Last weekend, I was sitting at a crowded Starbucks with my teenage writing mentee looking for a creative prompt we could work on together. I found one that read: You have discovered what appears to be an ordinary room. But as soon as you enter the room, time stops for you. When you leave the room, time picks up right where you left off. What do you use this room for? Too easy, I thought. Obviously, I’d use it to become the first person in the world to read all the books.

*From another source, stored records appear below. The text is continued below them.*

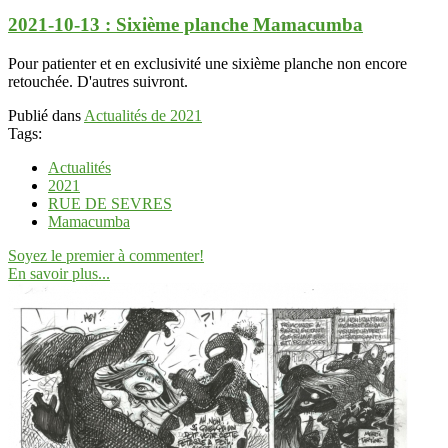
2021-10-13 : Sixième planche Mamacumba
Pour patienter et en exclusivité une sixième planche non encore
retouchée. D'autres suivront.
Publié dans
Actualités de 2021
Tags:
Actualités
2021
RUE DE SEVRES
Mamacumba
Soyez le premier à commenter!
En savoir plus...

Unfortunately, all the rooms I know appear to be ordinary because they are ordinary, and I have begrudgingly accepted that I will never be able to read even a fraction of everything I want to read. So the act of reading is something I undertake with intention as much as pleasure. I will no longer suffer through a book that’s not giving me anything to think about or entertaining me or forcing me to confront or wrestle with something new — there’s just no time to waste.
Even as I sat down to put together this annual look back at my own year in reading, there are at least a dozen 2018 books that I still need to read, off the top of my head: The Friend. There, There. Motherhood. Good and Mad. Cherry. . . I could go on and on. But instead, I’ll get to the point. As we’re about to leave 2018 in the rearview, I rounded up 18 of the best poems, novels, short stories, and journalism I read (and that were first published) this year. It’s not an exhaustive list, but until I discover an ordinary-seeming-but-time-stopping room of my own, it’ll have to do.

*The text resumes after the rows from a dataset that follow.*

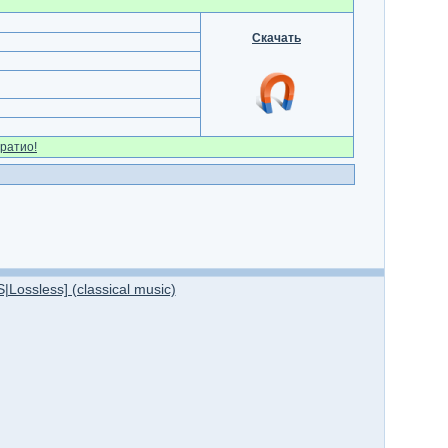
Скачать
ратио!
Lossless] (classical music)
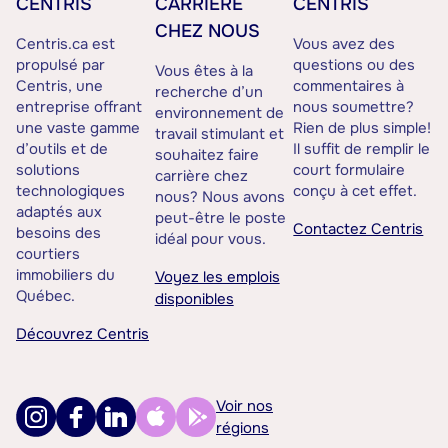
CENTRIS
CARRIÈRE
CENTRIS
CHEZ NOUS
Centris.ca est
Vous avez des
propulsé par
questions ou des
Vous êtes à la
Centris, une
commentaires à
recherche d’un
entreprise offrant
nous soumettre?
environnement de
une vaste gamme
Rien de plus simple!
travail stimulant et
d’outils et de
Il suffit de remplir le
souhaitez faire
solutions
court formulaire
carrière chez
technologiques
conçu à cet effet.
nous? Nous avons
adaptés aux
peut-être le poste
Contactez Centris
besoins des
idéal pour vous.
courtiers
immobiliers du
Voyez les emplois
Québec.
disponibles
Découvrez Centris
Voir nos
régions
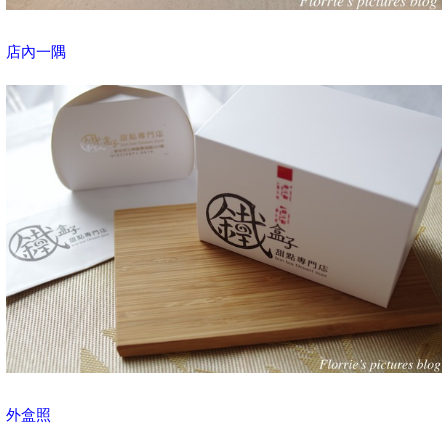
店內一隅
外盒照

White Fragility by Robin DiAngelo: Every white person should be assigned Robin DiAngelo’s unflinching book on the mundane and insidious ways racism is perpetuated — and why white people have such a challenging time even discussing it. In chapters like “White Women’s Tears,” she challenges some of the most defensive and destructive behaviors white people use to deflect, distract, deny, and center themselves in conversations about race, and gives real, tangible advice on how to knock it the f*ck off.

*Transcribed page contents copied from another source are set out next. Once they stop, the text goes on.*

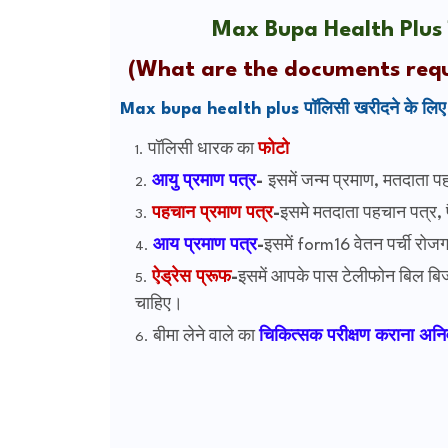
Max Bupa Health Plus प्ला
(What are the documents requ
Max bupa health plus पॉलिसी खरीदने के लिए नि
पॉलिसी धारक का
फोटो
आयु प्रमाण पत्र
-
इसमें जन्म प्रमाण, मतदाता प
पहचान प्रमाण पत्र
-
इसमे मतदाता पहचान पत्र, प
आय प्रमाण पत्र
-
इसमें form16 वेतन पर्ची रोज
ऐड्रेस प्रूफ
-
इसमें आपके पास टेलीफोन बिल बिजल
चाहिए।
बीमा लेने वाले का
चिकित्सक परीक्षण कराना अनिव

”She Was My World, but We Couldn’t Marry” by Ari Diaconis for The New York Times’s Modern Love: I knew I had to include this remarkable Modern Love essay on the list for a simple reason: as I looked back on my social media shares this year to remember which pieces I loved enough to evangelize, I saw this in my Facebook feed and was immediately brought to tears all these months later. Diaconis somehow wrote this masterful essay while in the midst of a debilitating, undiagnosable illness — one which would eventually take his life. In it, he reflects on the painful incompatibility of the mortal and eternal things we treasure in this world.
Educated by Tara Westover: Tara Westover’s journey from a destitute, fundamentalist compound in the mountains of Southern Idaho, to Cambridge University, to The New York Times's bestseller list is the kind of against-all-odds story that might, on its surface, make you roll your eyes. But Westover’s telling of her astounding and abusive family history and how she broke away from her dominating, mentally ill patriarch is never cloyingly inspirational. Instead, it’s a clear-eyed examination of how family shapes us — and how we can find the strength to reshape ourselves despite it.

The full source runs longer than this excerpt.